Что заставляет «людей экипажа» (в не менее знаменитом стихотворении «Альбатрос») дразнить и мучить эту вольную птицу, случайно попавшую на палубу корабля?

Едва его располагают на палубных досках,

Этот король лазури  являет удивительно комичное зрелище:

Его огромные белые крылья, совершенно никчемные,

Тащатся по обеим сторонам, словно весла по ухабам.

Великолепное развлечение предоставляет матросам крылатый путешественник. К юмору скучающих матросов примешана изрядная доля жестокости. Души большинства людей отнюдь не гибко протяженны в досократическом смысле. В сферу их сочувствия едва попадают несколько друзей, любимых животных и вещей. Ко всему остальному они относятся настороженно и подозрительно. Разумеется, они радуются тяжкому положению птицы могучей и обычно недоступной. Альбатрос, еще недавно столь прекрасный, ныне безобразен и нелеп в своей неуклюжей безвредности: «Один тычет ему в клюв зажженую трубку, другой притворяется калекой, что изо всех сил хочет взлететь».

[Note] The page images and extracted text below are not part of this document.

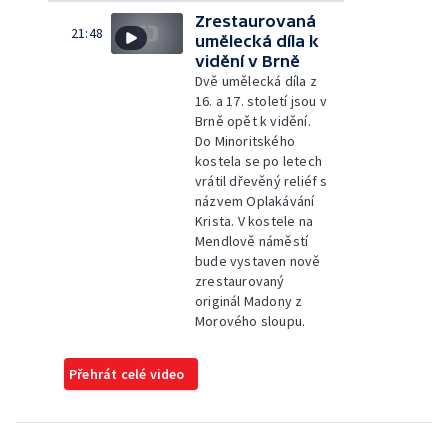
Zrestaurovaná
21:48
umělecká díla k
vidění v Brně
Dvě umělecká díla z
16. a 17. století jsou v
Brně opět k vidění.
Do Minoritského
kostela se po letech
vrátil dřevěný reliéf s
názvem Oplakávání
Krista. V kostele na
Mendlově náměstí
bude vystaven nově
zrestaurovaný
originál Madony z
Morového sloupu.
Přehrát celé video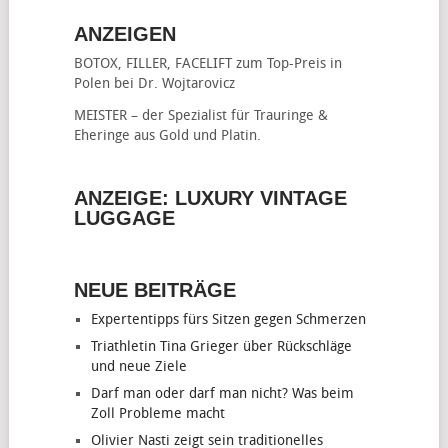
ANZEIGEN
BOTOX, FILLER, FACELIFT
zum Top-Preis in
Polen bei Dr. Wojtarovicz
MEISTER – der Spezialist für
Trauringe &
Eheringe
aus Gold und Platin.
ANZEIGE: LUXURY VINTAGE
LUGGAGE
NEUE BEITRÄGE
Expertentipps fürs Sitzen gegen Schmerzen
Triathletin Tina Grieger über Rückschläge
und neue Ziele
Darf man oder darf man nicht? Was beim
Zoll Probleme macht
Olivier Nasti zeigt sein traditionelles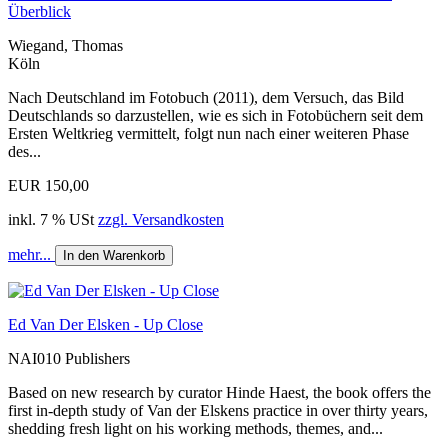
Überblick
Wiegand, Thomas
Köln
Nach Deutschland im Fotobuch (2011), dem Versuch, das Bild
Deutschlands so darzustellen, wie es sich in Fotobüchern seit dem
Ersten Weltkrieg vermittelt, folgt nun nach einer weiteren Phase
des...
EUR 150,00
inkl. 7 % USt
zzgl. Versandkosten
mehr...
In den Warenkorb
Ed Van Der Elsken - Up Close
NAI010 Publishers
Based on new research by curator Hinde Haest, the book offers the
first in-depth study of Van der Elskens practice in over thirty years,
shedding fresh light on his working methods, themes, and...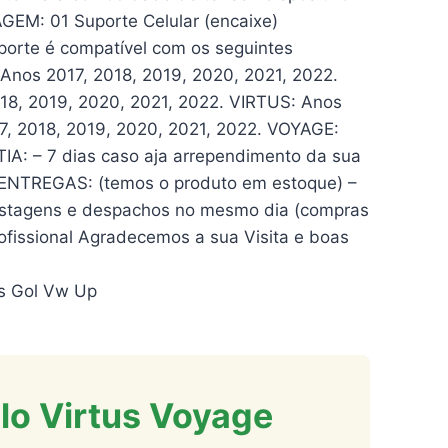
GEM: 01 Suporte Celular (encaixe)
te é compatível com os seguintes
nos 2017, 2018, 2019, 2020, 2021, 2022.
18, 2019, 2020, 2021, 2022. VIRTUS: Anos
7, 2018, 2019, 2020, 2021, 2022. VOYAGE:
IA: – 7 dias caso aja arrependimento da sua
. ENTREGAS: (temos o produto em estoque) –
 Postagens e despachos no mesmo dia (compras
ofissional Agradecemos a sua Visita e boas
ss Gol Vw Up
lo Virtus Voyage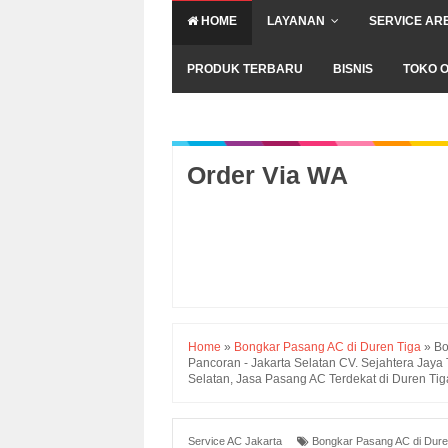
HOME
LAYANAN
SERVICE AR
PRODUK TERBARU
BISNIS
TOKO O
Order Via WA
Home
»
Bongkar Pasang AC di Duren Tiga
»
Bo
Pancoran - Jakarta Selatan CV. Sejahtera Jaya 
Selatan, Jasa Pasang AC Terdekat di Duren Tig
Service AC Jakarta
Bongkar Pasang AC di Dure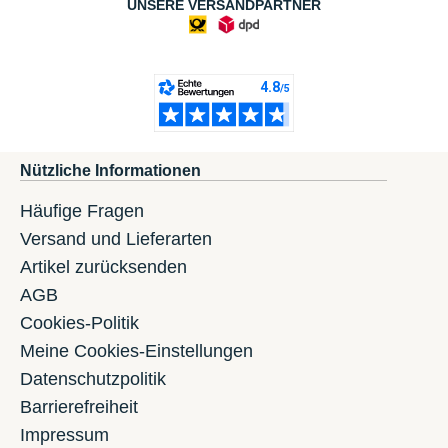
UNSERE VERSANDPARTNER
Nützliche Informationen
Häufige Fragen
Versand und Lieferarten
Artikel zurücksenden
AGB
Cookies-Politik
Meine Cookies-Einstellungen
Datenschutzpolitik
Barrierefreiheit
Impressum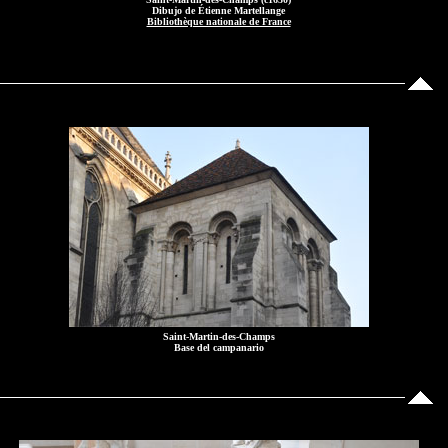
Dibujo de Étienne Martellange
Bibliothèque nationale de France
Saint-Martin-des-Champs
Base del campanario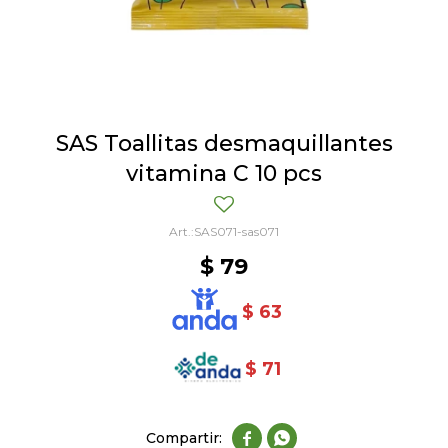
SAS Toallitas desmaquillantes
vitamina C 10 pcs
SAS071-sas071
$
79
$
63
$
71

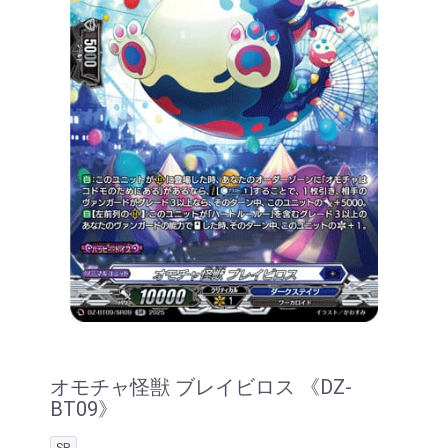
オモチャ怪獣 ブレイビロス 《DZ-
BT09》
SR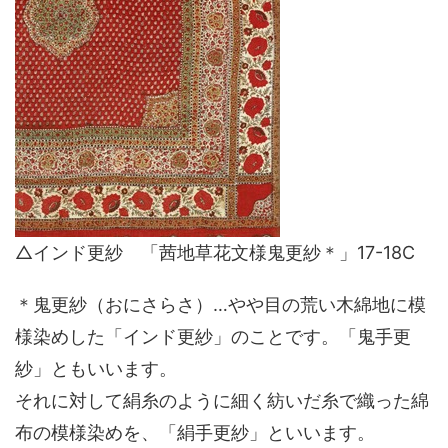
△インド更紗 「茜地草花文様鬼更紗＊」17-18C
＊鬼更紗（おにさらさ）…やや目の荒い木綿地に模
様染めした「インド更紗」のことです。「鬼手更
紗」ともいいます。
それに対して絹糸のように細く紡いだ糸で織った綿
布の模様染めを、「絹手更紗」といいます。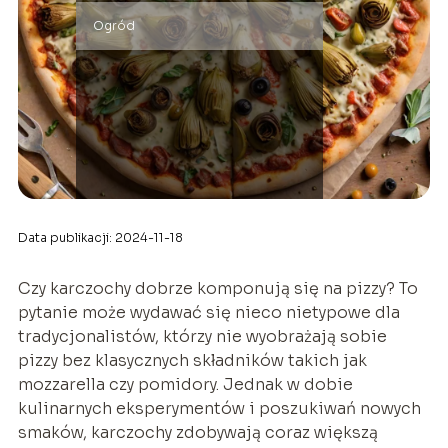
Ogród
Data publikacji: 2024-11-18
Czy karczochy dobrze komponują się na pizzy? To
pytanie może wydawać się nieco nietypowe dla
tradycjonalistów, którzy nie wyobrażają sobie
pizzy bez klasycznych składników takich jak
mozzarella czy pomidory. Jednak w dobie
kulinarnych eksperymentów i poszukiwań nowych
smaków, karczochy zdobywają coraz większą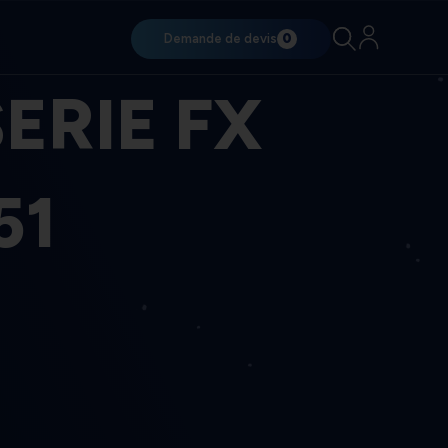
Demande de devis
0
ERIE FX
51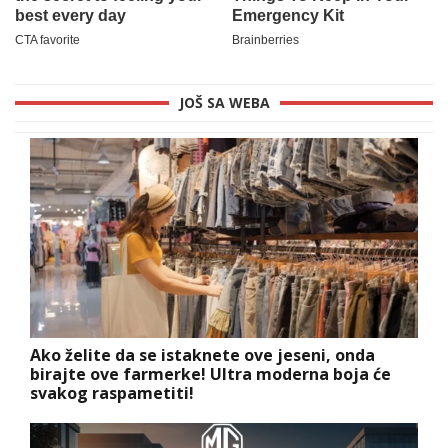
JOŠ SA WEBA
Ako želite da se istaknete ove jeseni, onda
birajte ove farmerke! Ultra moderna boja će
svakog raspametiti!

С каждым веком увеличивается деловая активность, с каждым веком возрастает уровень банальности, пошлости, скуки и равнодушия. Люди, у которых подобные качества преобладают, могут рассчитывать на безбедную и довольно длительную жизнь. Но зачем им поэты? Сочинители шансонеток и куплетисты с лихвой удовлетворят их «эстетическую потребность». Когда-то, после казни английского короля Карла I, Кромвеля решили развлечь — так на сцене явился клоун — пародия на короля Замечательная шутка! В стихотворении Бодлера не играет ли альбатрос подобной роли? В заключительных строках Бодлер конкретно сравнивает поэта с пленным альбатросом:

Поэт напоминает властелина облаков.

Он одержим ураганом и смеется над молнией,

Но когда он изгнан в толпу, среди гогота и шиканья,

Он не знает куда девать свои гигантские крылья.

Он может стать игрушкой собственных, слишком человеческих эмоций, игнорировать или презирать толпу. Но, в отличие от лебедя, он не будет уповать на Бога. Он знает, что отверженность и несчастье — его судьба, и что он взыскан этой великой судьбой.